# And I thought that they were dead. Ain't



## z96Cobra (Apr 16, 2012)

Glad they are doing OK! I'm amazed that you have dandelions in Greenwood, we don't have any here in SE Indiana. Both of my hives were out & about the last couple of days but I didn't see anything coming into the hive.


----------



## Hoosier (Aug 11, 2011)

z96Cobra said:


> Glad they are doing OK! I'm amazed that you have dandelions in Greenwood, we don't have any here in SE Indiana. Both of my hives were out & about the last couple of days but I didn't see anything coming into the hive.

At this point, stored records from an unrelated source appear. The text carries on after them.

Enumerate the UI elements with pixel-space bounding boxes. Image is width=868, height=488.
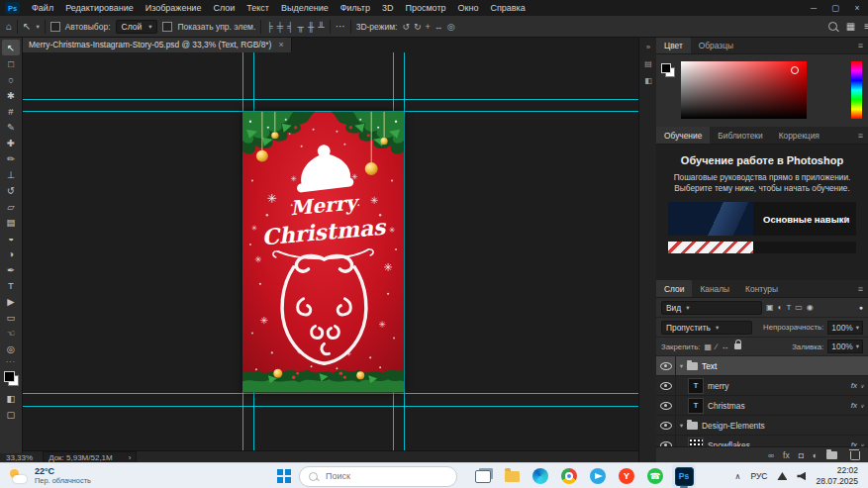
move-tool-preset-icon[interactable]: ↖ bbox=[23, 21, 31, 32]
tab-color[interactable]: Цвет bbox=[656, 37, 691, 53]
brush-tool-icon[interactable]: ✏ bbox=[2, 150, 20, 166]
path-selection-tool-icon[interactable]: ▶ bbox=[2, 293, 20, 309]
fx-badge[interactable]: fx bbox=[851, 381, 857, 390]
foreground-color[interactable] bbox=[4, 371, 15, 382]
learn-card-basics[interactable]: Основные навыки › bbox=[668, 202, 856, 236]
visibility-toggle[interactable] bbox=[656, 436, 676, 446]
chevron-down-icon[interactable]: ∨ bbox=[860, 383, 864, 389]
tab-paths[interactable]: Контуры bbox=[737, 280, 786, 297]
panel-menu-icon[interactable]: ≡ bbox=[858, 131, 863, 141]
tab-learn[interactable]: Обучение bbox=[656, 127, 710, 144]
menu-help[interactable]: Справка bbox=[484, 0, 530, 16]
layer-mask-icon[interactable]: ◘ bbox=[799, 450, 804, 460]
3d-scale-icon[interactable]: ◎ bbox=[447, 22, 455, 32]
type-tool-icon[interactable]: T bbox=[2, 277, 20, 293]
3d-rotate-icon[interactable]: ↺ bbox=[402, 22, 410, 32]
quick-selection-tool-icon[interactable]: ✱ bbox=[2, 87, 20, 103]
hue-slider[interactable] bbox=[851, 61, 862, 119]
color-swatches[interactable] bbox=[661, 63, 675, 77]
new-group-icon[interactable] bbox=[826, 451, 837, 459]
marquee-tool-icon[interactable]: □ bbox=[2, 55, 20, 71]
fx-badge[interactable]: fx bbox=[851, 401, 857, 410]
gradient-tool-icon[interactable]: ▤ bbox=[2, 214, 20, 230]
align-middle-icon[interactable]: ╫ bbox=[308, 22, 314, 32]
panel-menu-icon[interactable]: ≡ bbox=[858, 41, 863, 50]
lasso-tool-icon[interactable]: ○ bbox=[2, 71, 20, 87]
menu-edit[interactable]: Редактирование bbox=[59, 0, 140, 16]
history-panel-icon[interactable]: ▤ bbox=[644, 59, 652, 68]
document-canvas[interactable]: Merry Christmas bbox=[242, 111, 404, 393]
clock[interactable]: 22:02 28.07.2025 bbox=[816, 465, 858, 486]
yandex-browser-button[interactable]: Y bbox=[615, 464, 638, 488]
color-cursor[interactable] bbox=[791, 66, 799, 74]
opacity-field[interactable]: 100% ▾ bbox=[827, 321, 863, 335]
volume-icon[interactable] bbox=[797, 472, 806, 481]
search-input[interactable] bbox=[324, 470, 427, 482]
filter-pixel-layers-icon[interactable]: ▣ bbox=[766, 303, 774, 312]
expand-panels-icon[interactable]: » bbox=[646, 43, 650, 51]
start-button[interactable] bbox=[277, 469, 291, 483]
tab-adjustments[interactable]: Коррекция bbox=[771, 127, 827, 144]
visibility-toggle[interactable] bbox=[656, 396, 676, 415]
lock-pixels-icon[interactable]: ∕ bbox=[716, 342, 717, 351]
crop-tool-icon[interactable]: # bbox=[2, 103, 20, 119]
weather-widget[interactable]: 22°C Пер. облачность bbox=[0, 467, 168, 485]
zoom-level[interactable]: 33,33% bbox=[6, 453, 33, 462]
learn-card-partial[interactable] bbox=[668, 242, 856, 253]
taskbar-search[interactable] bbox=[299, 466, 457, 487]
minimize-icon[interactable]: ─ bbox=[803, 0, 824, 16]
align-center-icon[interactable]: ╪ bbox=[277, 22, 283, 32]
close-icon[interactable]: × bbox=[846, 0, 868, 16]
3d-drag-icon[interactable]: + bbox=[425, 22, 430, 32]
3d-slide-icon[interactable]: ↔ bbox=[434, 22, 443, 32]
eraser-tool-icon[interactable]: ▱ bbox=[2, 198, 20, 214]
menu-view[interactable]: Просмотр bbox=[399, 0, 451, 16]
status-chevron-icon[interactable]: › bbox=[129, 453, 132, 462]
telegram-button[interactable] bbox=[586, 464, 610, 488]
zoom-tool-icon[interactable]: ◎ bbox=[2, 341, 20, 356]
tab-libraries[interactable]: Библиотеки bbox=[710, 127, 770, 144]
menu-image[interactable]: Изображение bbox=[140, 0, 208, 16]
menu-file[interactable]: Файл bbox=[26, 0, 59, 16]
chevron-down-icon[interactable]: ∨ bbox=[860, 403, 864, 409]
guide-horizontal[interactable] bbox=[22, 406, 638, 407]
tray-chevron-icon[interactable]: ∧ bbox=[735, 472, 741, 481]
more-options-icon[interactable]: ··· bbox=[336, 21, 345, 32]
tab-channels[interactable]: Каналы bbox=[692, 280, 737, 297]
move-tool-icon[interactable]: ↖ bbox=[2, 40, 20, 55]
group-expander-icon[interactable]: ▼ bbox=[676, 363, 687, 369]
search-icon[interactable] bbox=[828, 22, 837, 31]
panel-menu-icon[interactable]: ≡ bbox=[858, 284, 863, 294]
file-explorer-button[interactable] bbox=[500, 464, 524, 488]
show-transform-controls-checkbox[interactable] bbox=[162, 22, 172, 32]
tab-close-icon[interactable]: × bbox=[278, 40, 283, 49]
screen-mode-icon[interactable]: ▢ bbox=[2, 406, 20, 422]
fill-field[interactable]: 100% ▾ bbox=[827, 340, 863, 353]
align-bottom-icon[interactable]: ╨ bbox=[318, 22, 324, 32]
group-expander-icon[interactable]: ▼ bbox=[676, 423, 687, 429]
photoshop-taskbar-button[interactable]: Ps bbox=[672, 464, 696, 488]
menu-type[interactable]: Текст bbox=[241, 0, 275, 16]
align-top-icon[interactable]: ╥ bbox=[298, 22, 304, 32]
autoselect-checkbox[interactable] bbox=[50, 22, 60, 32]
foreground-color[interactable] bbox=[661, 63, 671, 73]
autoselect-target-select[interactable]: Слой ▾ bbox=[116, 20, 158, 34]
eyedropper-tool-icon[interactable]: ✎ bbox=[2, 119, 20, 135]
chrome-button[interactable] bbox=[557, 464, 581, 488]
whatsapp-button[interactable]: ☎ bbox=[643, 464, 667, 488]
menu-filter[interactable]: Фильтр bbox=[335, 0, 376, 16]
layer-style-icon[interactable]: fx bbox=[783, 450, 790, 460]
lock-all-icon[interactable] bbox=[734, 343, 741, 349]
blend-mode-select[interactable]: Пропустить ▾ bbox=[661, 321, 752, 335]
properties-panel-icon[interactable]: ◧ bbox=[644, 76, 652, 85]
visibility-toggle[interactable] bbox=[656, 416, 676, 435]
chevron-down-icon[interactable]: ▾ bbox=[36, 23, 39, 31]
filter-type-select[interactable]: Вид ▾ bbox=[661, 301, 762, 315]
lock-transparency-icon[interactable]: ▦ bbox=[705, 342, 713, 351]
restore-icon[interactable]: ▢ bbox=[824, 0, 846, 16]
document-tab[interactable]: Merry-Christmas-Instagram-Story-05.psd @… bbox=[22, 37, 292, 52]
blur-tool-icon[interactable]: ◒ bbox=[2, 230, 20, 245]
saturation-brightness-field[interactable] bbox=[681, 61, 807, 119]
layer-row-christmas[interactable]: T Christmas fx∨ bbox=[656, 396, 868, 416]
menu-layers[interactable]: Слои bbox=[207, 0, 241, 16]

Thanks, it was really a relief to know that I still have a hive with bees. They had twenty-two bars filled with honey and pollen in November, so they should make it to warm weather. 
I have four tbh's, but I only put bees in two of them last spring hoping those would swarm and fill the other two. One swarmed, but evidently the new queen never made it back to the hive that died, and the swarm left town for other parts unseen I guess. I have two more three pound packages with queens coming from Tennessee on April first, and I might change that order to three packages. Each of the two or three packages will start off sharing the empty combs from the robbed hive that died, so they should be happy campers and get off to a good start in April.


----------



## shannonswyatt (May 7, 2012)

I wonder if they clustered opposite of the glass since it could have been warmer or southern facing? Congrats on not losing the hive!


----------



## Mr.Beeman (May 19, 2012)

Glad to hear they are alive and well.


----------



## Hoosier (Aug 11, 2011)

shannonswyatt said:


> I wonder if they clustered opposite of the glass since it could have been warmer or southern facing? Congrats on not losing the hive!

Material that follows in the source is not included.